**Problem statement:** In exact form, please repeat the records from their opening line down to the line with "枕边书声：陪你入梦的，不只有", including that line.

= Beginning of Section =

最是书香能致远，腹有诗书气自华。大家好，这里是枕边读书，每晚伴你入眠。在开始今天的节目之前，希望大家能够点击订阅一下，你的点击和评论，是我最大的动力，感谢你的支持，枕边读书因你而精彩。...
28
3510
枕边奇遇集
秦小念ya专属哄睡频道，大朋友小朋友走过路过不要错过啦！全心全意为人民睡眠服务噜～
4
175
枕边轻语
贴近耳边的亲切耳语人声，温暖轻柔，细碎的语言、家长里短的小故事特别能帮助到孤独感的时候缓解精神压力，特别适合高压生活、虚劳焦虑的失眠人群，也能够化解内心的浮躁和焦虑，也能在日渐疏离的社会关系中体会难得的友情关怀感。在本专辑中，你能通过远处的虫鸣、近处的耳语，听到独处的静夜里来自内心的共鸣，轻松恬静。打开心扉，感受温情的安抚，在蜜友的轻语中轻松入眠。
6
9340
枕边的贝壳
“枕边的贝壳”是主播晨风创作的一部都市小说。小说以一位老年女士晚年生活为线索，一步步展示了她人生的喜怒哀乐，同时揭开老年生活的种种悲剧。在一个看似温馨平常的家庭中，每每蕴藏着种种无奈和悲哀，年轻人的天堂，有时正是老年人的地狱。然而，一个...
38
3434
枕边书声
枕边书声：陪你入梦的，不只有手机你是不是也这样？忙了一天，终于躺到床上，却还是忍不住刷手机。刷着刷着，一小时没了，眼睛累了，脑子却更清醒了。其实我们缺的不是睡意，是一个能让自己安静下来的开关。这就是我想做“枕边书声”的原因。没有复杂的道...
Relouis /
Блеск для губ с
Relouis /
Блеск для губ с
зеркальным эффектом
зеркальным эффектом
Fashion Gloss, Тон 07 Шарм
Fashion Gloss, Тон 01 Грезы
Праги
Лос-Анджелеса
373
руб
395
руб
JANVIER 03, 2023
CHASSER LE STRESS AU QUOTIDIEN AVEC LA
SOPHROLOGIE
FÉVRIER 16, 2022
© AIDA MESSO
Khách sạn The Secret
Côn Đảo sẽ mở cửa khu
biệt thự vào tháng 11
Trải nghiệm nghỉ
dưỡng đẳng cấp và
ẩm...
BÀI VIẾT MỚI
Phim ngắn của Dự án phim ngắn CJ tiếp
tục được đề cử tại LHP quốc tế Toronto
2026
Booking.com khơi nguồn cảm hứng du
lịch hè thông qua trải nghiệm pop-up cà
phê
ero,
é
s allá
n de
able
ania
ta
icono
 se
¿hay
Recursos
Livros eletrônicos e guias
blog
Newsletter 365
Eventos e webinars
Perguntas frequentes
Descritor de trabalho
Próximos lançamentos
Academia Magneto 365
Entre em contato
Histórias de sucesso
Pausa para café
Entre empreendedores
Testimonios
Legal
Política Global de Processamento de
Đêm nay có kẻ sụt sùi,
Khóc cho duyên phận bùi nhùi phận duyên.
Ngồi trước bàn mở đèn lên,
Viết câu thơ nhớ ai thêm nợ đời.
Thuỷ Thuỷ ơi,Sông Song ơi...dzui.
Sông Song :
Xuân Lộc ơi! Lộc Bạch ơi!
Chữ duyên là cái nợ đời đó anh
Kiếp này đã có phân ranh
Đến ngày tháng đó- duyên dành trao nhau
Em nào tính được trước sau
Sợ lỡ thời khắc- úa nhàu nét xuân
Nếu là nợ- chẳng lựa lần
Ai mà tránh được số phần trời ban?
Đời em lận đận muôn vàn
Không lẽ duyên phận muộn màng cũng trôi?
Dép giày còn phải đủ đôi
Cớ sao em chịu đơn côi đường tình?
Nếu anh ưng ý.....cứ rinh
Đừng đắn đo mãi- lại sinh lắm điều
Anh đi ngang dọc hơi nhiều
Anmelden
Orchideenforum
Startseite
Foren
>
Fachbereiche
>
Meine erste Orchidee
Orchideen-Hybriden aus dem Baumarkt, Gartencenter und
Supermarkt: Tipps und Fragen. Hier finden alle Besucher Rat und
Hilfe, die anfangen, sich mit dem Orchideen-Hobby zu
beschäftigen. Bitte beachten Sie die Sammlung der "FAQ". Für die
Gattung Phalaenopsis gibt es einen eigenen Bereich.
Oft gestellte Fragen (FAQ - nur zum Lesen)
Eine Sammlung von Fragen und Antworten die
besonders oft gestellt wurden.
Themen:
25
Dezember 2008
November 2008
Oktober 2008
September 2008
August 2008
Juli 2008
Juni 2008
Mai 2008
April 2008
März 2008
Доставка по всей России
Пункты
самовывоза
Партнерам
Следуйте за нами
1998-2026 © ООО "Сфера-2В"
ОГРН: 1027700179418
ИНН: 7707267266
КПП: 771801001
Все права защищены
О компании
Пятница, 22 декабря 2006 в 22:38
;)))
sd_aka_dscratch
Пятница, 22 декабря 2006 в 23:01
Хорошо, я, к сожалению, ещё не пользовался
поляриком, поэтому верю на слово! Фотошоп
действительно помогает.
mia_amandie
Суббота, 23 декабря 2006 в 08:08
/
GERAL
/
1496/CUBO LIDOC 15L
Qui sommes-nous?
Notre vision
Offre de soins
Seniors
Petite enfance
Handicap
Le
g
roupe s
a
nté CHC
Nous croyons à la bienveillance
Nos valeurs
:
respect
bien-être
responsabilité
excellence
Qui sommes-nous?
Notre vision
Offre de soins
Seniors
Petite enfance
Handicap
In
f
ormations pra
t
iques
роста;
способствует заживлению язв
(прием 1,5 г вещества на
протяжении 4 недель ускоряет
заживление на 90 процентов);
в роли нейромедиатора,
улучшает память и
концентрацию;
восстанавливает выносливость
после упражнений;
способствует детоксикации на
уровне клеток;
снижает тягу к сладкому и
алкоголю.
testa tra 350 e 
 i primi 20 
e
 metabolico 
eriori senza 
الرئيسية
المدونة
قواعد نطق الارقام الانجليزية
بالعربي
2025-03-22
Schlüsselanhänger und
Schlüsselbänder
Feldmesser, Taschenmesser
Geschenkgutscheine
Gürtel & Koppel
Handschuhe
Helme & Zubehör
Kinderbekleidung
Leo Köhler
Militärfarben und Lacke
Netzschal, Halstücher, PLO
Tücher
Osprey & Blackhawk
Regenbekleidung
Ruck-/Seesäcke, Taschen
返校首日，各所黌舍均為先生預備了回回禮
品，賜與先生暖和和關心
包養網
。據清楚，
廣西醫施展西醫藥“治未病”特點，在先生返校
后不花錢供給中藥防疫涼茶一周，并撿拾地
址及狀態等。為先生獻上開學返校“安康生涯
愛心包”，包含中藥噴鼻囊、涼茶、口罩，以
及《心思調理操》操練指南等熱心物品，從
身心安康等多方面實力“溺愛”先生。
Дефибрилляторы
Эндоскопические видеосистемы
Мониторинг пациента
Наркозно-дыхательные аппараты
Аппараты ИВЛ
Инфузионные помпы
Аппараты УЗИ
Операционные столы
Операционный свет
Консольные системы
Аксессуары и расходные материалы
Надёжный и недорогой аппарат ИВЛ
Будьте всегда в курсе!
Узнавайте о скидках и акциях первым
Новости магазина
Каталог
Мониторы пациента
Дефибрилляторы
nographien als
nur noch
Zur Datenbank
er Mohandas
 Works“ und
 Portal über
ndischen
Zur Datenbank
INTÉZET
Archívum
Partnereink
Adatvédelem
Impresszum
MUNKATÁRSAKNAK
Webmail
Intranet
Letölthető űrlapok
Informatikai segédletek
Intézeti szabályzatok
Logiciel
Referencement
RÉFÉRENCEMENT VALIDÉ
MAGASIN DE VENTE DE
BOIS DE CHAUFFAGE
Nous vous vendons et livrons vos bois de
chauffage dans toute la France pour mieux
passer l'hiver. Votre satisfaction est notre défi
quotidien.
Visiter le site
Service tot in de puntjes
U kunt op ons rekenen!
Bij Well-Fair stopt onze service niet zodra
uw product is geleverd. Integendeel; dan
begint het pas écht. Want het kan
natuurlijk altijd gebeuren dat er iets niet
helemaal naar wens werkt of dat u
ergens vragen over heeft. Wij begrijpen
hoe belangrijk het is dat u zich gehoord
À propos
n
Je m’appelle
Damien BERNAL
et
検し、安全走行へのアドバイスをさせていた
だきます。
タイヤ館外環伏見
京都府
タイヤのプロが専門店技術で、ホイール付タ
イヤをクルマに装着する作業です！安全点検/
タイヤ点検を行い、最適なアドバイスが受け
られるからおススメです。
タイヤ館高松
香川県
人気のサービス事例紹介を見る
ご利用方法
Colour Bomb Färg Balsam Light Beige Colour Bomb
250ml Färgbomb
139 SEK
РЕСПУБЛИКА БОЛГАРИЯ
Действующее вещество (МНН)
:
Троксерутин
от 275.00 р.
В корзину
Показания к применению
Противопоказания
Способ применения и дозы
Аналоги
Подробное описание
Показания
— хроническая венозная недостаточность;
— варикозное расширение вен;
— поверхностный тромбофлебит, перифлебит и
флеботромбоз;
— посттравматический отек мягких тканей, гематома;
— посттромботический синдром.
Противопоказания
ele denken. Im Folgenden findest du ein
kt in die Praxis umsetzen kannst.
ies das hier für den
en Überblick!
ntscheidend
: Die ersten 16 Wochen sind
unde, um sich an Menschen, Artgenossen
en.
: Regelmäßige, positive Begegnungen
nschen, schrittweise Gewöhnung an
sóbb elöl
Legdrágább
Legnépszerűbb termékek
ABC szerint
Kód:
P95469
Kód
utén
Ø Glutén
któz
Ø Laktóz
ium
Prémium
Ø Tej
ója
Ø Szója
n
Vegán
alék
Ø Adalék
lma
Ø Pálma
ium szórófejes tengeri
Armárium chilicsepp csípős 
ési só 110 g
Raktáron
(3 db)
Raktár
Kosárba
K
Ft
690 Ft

= End of Section =

**Solution to this exercise:**
最是书香能致远，腹有诗书气自华。大家好，这里是枕边读书，每晚伴你入眠。在开始今天的节目之前，希望大家能够点击订阅一下，你的点击和评论，是我最大的动力，感谢你的支持，枕边读书因你而精彩。...
28
3510
枕边奇遇集
秦小念ya专属哄睡频道，大朋友小朋友走过路过不要错过啦！全心全意为人民睡眠服务噜～
4
175
枕边轻语
贴近耳边的亲切耳语人声，温暖轻柔，细碎的语言、家长里短的小故事特别能帮助到孤独感的时候缓解精神压力，特别适合高压生活、虚劳焦虑的失眠人群，也能够化解内心的浮躁和焦虑，也能在日渐疏离的社会关系中体会难得的友情关怀感。在本专辑中，你能通过远处的虫鸣、近处的耳语，听到独处的静夜里来自内心的共鸣，轻松恬静。打开心扉，感受温情的安抚，在蜜友的轻语中轻松入眠。
6
9340
枕边的贝壳
“枕边的贝壳”是主播晨风创作的一部都市小说。小说以一位老年女士晚年生活为线索，一步步展示了她人生的喜怒哀乐，同时揭开老年生活的种种悲剧。在一个看似温馨平常的家庭中，每每蕴藏着种种无奈和悲哀，年轻人的天堂，有时正是老年人的地狱。然而，一个...
38
3434
枕边书声
枕边书声：陪你入梦的，不只有手机你是不是也这样？忙了一天，终于躺到床上，却还是忍不住刷手机。刷着刷着，一小时没了，眼睛累了，脑子却更清醒了。其实我们缺的不是睡意，是一个能让自己安静下来的开关。这就是我想做“枕边书声”的原因。没有复杂的道...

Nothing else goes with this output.